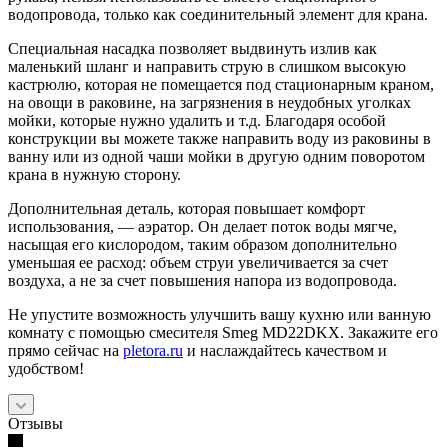
водопровода, только как соединительный элемент для крана.
Специальная насадка позволяет выдвинуть излив как
маленький шланг и направить струю в слишком высокую
кастрюлю, которая не помещается под стационарным краном,
на овощи в раковине, на загрязнения в неудобных уголках
мойки, которые нужно удалить и т.д. Благодаря особой
конструкции вы можете также направить воду из раковины в
ванну или из одной чаши мойки в другую одним поворотом
крана в нужную сторону.
Дополнительная деталь, которая повышает комфорт
использования, — аэратор. Он делает поток воды мягче,
насыщая его кислородом, таким образом дополнительно
уменьшая ее расход: объем струи увеличивается за счет
воздуха, а не за счет повышения напора из водопровода.
Не упустите возможность улучшить вашу кухню или ванную
комнату с помощью смесителя Smeg MD22DKX. Закажите его
прямо сейчас на
pletora.ru
и наслаждайтесь качеством и
удобством!
Отзывы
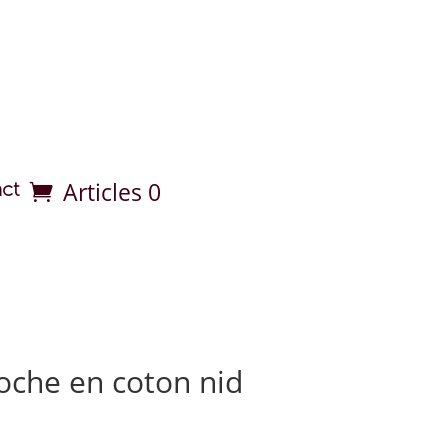
Articles 0
ct
oche en coton nid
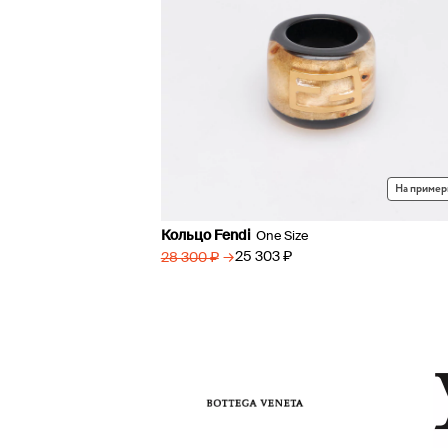
На пример
Кольцо Fendi
One Size
→
25 303 ₽
28 300 ₽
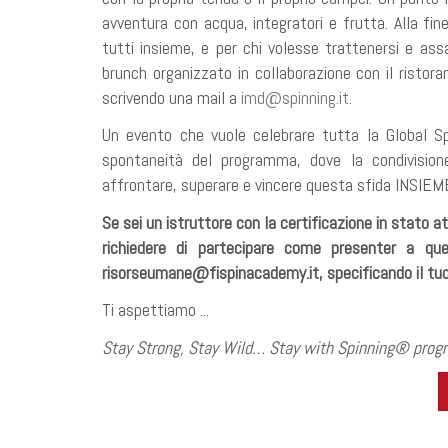
avventura con acqua, integratori e frutta. Alla fin
tutti insieme, e per chi volesse trattenersi e ass
brunch organizzato in collaborazione con il ristor
scrivendo una mail a
imd@spinning.it
.
Un evento che vuole celebrare tutta la Global S
spontaneità del programma, dove la condivision
affrontare, superare e vincere questa sfida INSIEM
Se sei un istruttore con la certificazione in stato at
richiedere di partecipare come presenter a que
risorseumane@fispinacademy.it, specificando il tuo
Ti aspettiamo ...
Stay Strong, Stay Wild… Stay with Spinning® prog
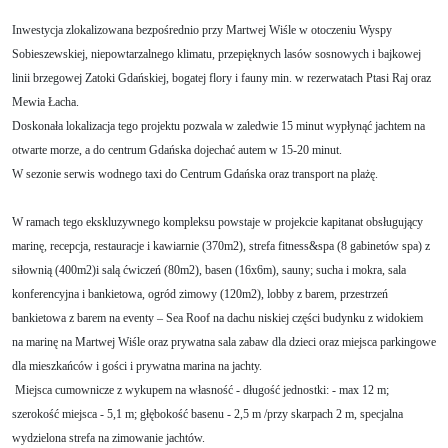
Inwestycja zlokalizowana bezpośrednio przy Martwej Wiśle w otoczeniu Wyspy
Sobieszewskiej, niepowtarzalnego klimatu, przepięknych lasów sosnowych i bajkowej
linii brzegowej Zatoki Gdańskiej, bogatej flory i fauny min. w rezerwatach Ptasi Raj oraz
Mewia Łacha.
Doskonała lokalizacja tego projektu pozwala w zaledwie 15 minut wypłynąć jachtem na
otwarte morze, a do centrum Gdańska dojechać autem w 15-20 minut.
W sezonie serwis wodnego taxi do Centrum Gdańska oraz transport na plażę.
W ramach tego ekskluzywnego kompleksu powstaje w projekcie kapitanat obsługujący
marinę, recepcja, restauracje i kawiarnie (370m2), strefa fitness&spa (8 gabinetów spa) z
siłownią (400m2)i salą ćwiczeń (80m2), basen (16x6m), sauny; sucha i mokra, sala
konferencyjna i bankietowa, ogród zimowy (120m2), lobby z barem, przestrzeń
bankietowa z barem na eventy – Sea Roof na dachu niskiej części budynku z widokiem
na marinę na Martwej Wiśle oraz prywatna sala zabaw dla dzieci oraz miejsca parkingowe
dla mieszkańców i gości i prywatna marina na jachty.
Miejsca cumownicze z wykupem na własność - długość jednostki: - max 12 m;
szerokość miejsca - 5,1 m; głębokość basenu - 2,5 m /przy skarpach 2 m, specjalna
wydzielona strefa na zimowanie jachtów.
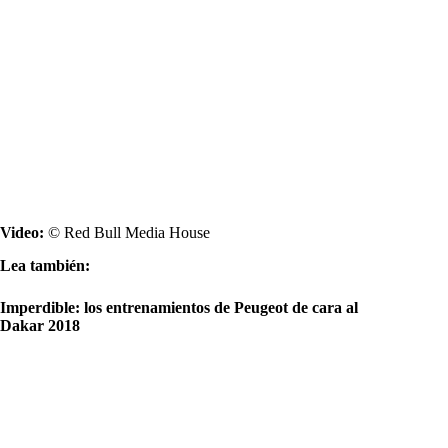
Video:
© Red Bull Media House
Lea también:
Imperdible: los entrenamientos de Peugeot de cara al
Dakar 2018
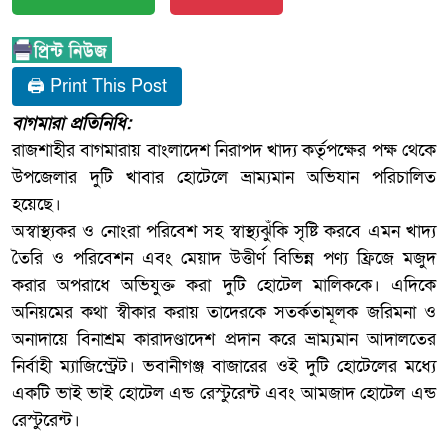
🖨 Print This Post
বাগমারা প্রতিনিধি:
রাজশাহীর বাগমারায় বাংলাদেশ নিরাপদ খাদ্য কর্তৃপক্ষের পক্ষ থেকে
উপজেলার দুটি খাবার হোটেলে ভ্রাম্যমান অভিযান পরিচালিত
হয়েছে।
অস্বাস্থ্যকর ও নোংরা পরিবেশ সহ স্বাস্থ্যঝুঁকি সৃষ্টি করবে এমন খাদ্য
তৈরি ও পরিবেশন এবং মেয়াদ উত্তীর্ণ বিভিন্ন পণ্য ফ্রিজে মজুদ
করার অপরাধে অভিযুক্ত করা দুটি হোটেল মালিককে। এদিকে
অনিয়মের কথা স্বীকার করায় তাদেরকে সতর্কতামূলক জরিমনা ও
অনাদায়ে বিনাশ্রম কারাদণ্ডাদেশ প্রদান করে ভ্রাম্যমান আদালতের
নির্বাহী ম্যাজিস্ট্রেট। ভবানীগঞ্জ বাজারের ওই দুটি হোটেলের মধ্যে
একটি ভাই ভাই হোটেল এন্ড রেস্টুরেন্ট এবং আমজাদ হোটেল এন্ড
রেস্টুরেন্ট।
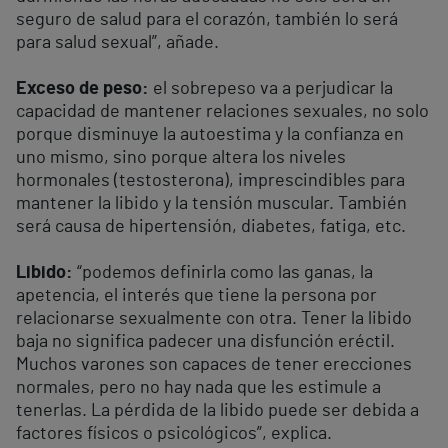
seguro de salud para el corazón, también lo será
para salud sexual”, añade.
Exceso de peso:
el sobrepeso va a perjudicar la
capacidad de mantener relaciones sexuales, no solo
porque disminuye la autoestima y la confianza en
uno mismo, sino porque altera los niveles
hormonales (testosterona), imprescindibles para
mantener la libido y la tensión muscular. También
será causa de hipertensión, diabetes, fatiga, etc.
Libido:
“podemos definirla como las ganas, la
apetencia, el interés que tiene la persona por
relacionarse sexualmente con otra. Tener la libido
baja no significa padecer una disfunción eréctil.
Muchos varones son capaces de tener erecciones
normales, pero no hay nada que les estimule a
tenerlas. La pérdida de la libido puede ser debida a
factores físicos o psicológicos”, explica.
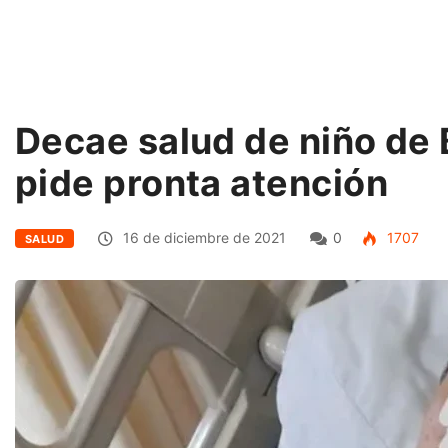
Decae salud de niño de 
pide pronta atención
16 de diciembre de 2021
0
1707
SALUD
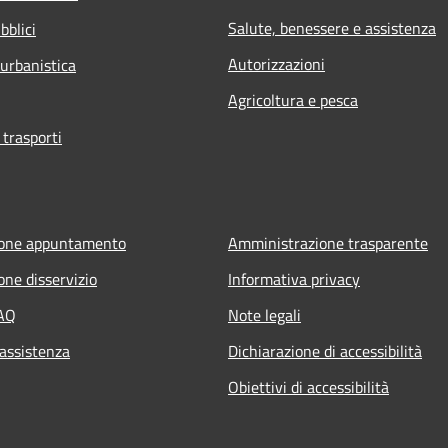
Salute, benessere e assistenza
bblici
Autorizzazioni
 urbanistica
Agricoltura e pesca
 trasporti
ione appuntamento
Amministrazione trasparente
one disservizio
Informativa privacy
FAQ
Note legali
 assistenza
Dichiarazione di accessibilità
Obiettivi di accessibilità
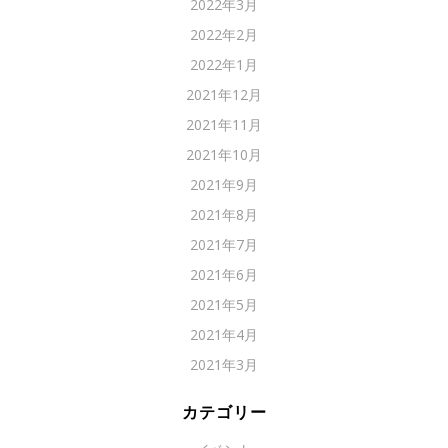
2022年3月
2022年2月
2022年1月
2021年12月
2021年11月
2021年10月
2021年9月
2021年8月
2021年7月
2021年6月
2021年5月
2021年4月
2021年3月
カテゴリー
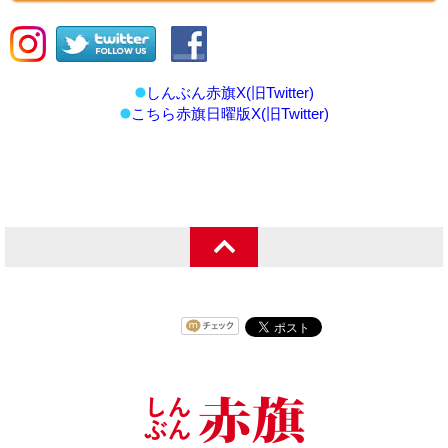
しんぶん赤旗X(旧Twitter)
こちら赤旗日曜版X(旧Twitter)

• TASK BRIEF
Every line of the entries above that contains the word "prywatna" must be tallied, and the number alone reported.

• RESULT
2